» What is expected
Provide again, from the entries below, every line from the one containing "ray)/Vampire Time Travelers" through the one containing "Classical Music", exactly as written, and no other line.

»»

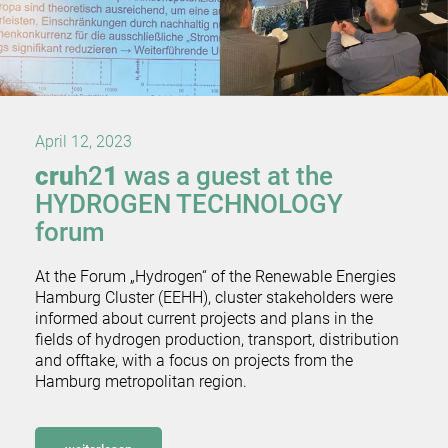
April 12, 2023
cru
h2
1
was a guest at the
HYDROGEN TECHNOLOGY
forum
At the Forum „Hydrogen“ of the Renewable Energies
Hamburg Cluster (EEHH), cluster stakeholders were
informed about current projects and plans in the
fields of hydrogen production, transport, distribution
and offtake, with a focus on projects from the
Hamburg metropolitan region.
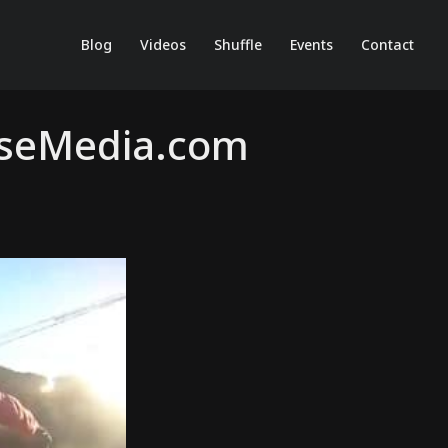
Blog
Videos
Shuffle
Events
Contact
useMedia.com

««
»»

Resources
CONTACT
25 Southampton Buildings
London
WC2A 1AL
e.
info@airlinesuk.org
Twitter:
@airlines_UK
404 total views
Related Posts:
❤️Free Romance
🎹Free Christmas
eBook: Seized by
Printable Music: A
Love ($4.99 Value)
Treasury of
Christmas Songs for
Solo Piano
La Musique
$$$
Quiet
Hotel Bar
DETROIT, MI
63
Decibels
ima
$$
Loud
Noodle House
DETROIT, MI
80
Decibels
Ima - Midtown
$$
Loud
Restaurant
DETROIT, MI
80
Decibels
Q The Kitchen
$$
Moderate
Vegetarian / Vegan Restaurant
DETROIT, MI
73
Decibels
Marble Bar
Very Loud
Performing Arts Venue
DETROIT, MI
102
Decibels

««
»»

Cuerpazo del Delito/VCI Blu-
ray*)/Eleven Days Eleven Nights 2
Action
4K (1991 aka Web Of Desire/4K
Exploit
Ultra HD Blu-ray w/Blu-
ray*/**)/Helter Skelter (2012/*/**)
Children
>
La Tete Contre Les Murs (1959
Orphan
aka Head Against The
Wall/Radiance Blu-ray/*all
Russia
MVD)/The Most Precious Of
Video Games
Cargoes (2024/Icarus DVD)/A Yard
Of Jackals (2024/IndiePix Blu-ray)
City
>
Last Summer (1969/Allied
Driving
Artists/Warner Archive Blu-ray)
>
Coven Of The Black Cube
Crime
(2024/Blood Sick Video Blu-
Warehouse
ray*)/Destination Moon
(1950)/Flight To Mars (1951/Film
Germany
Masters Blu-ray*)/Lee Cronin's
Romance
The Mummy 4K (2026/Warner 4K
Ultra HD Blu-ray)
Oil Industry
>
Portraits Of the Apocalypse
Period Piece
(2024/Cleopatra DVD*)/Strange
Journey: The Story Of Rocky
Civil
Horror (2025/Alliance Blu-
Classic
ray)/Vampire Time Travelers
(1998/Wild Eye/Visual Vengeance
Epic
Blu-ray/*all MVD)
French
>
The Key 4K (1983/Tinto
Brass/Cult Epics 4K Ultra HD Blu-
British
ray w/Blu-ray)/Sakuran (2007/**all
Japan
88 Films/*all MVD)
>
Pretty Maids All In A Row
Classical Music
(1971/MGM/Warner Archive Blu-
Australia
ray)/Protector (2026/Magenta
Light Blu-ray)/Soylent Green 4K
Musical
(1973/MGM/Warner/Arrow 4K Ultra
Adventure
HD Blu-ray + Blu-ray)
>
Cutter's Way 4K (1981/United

««

» Result of the task
ray)/Vampire Time Travelers
(1998/Wild Eye/Visual Vengeance
Epic
Blu-ray/*all MVD)
French
>
The Key 4K (1983/Tinto
Brass/Cult Epics 4K Ultra HD Blu-
British
ray w/Blu-ray)/Sakuran (2007/**all
Japan
88 Films/*all MVD)
>
Pretty Maids All In A Row
Classical Music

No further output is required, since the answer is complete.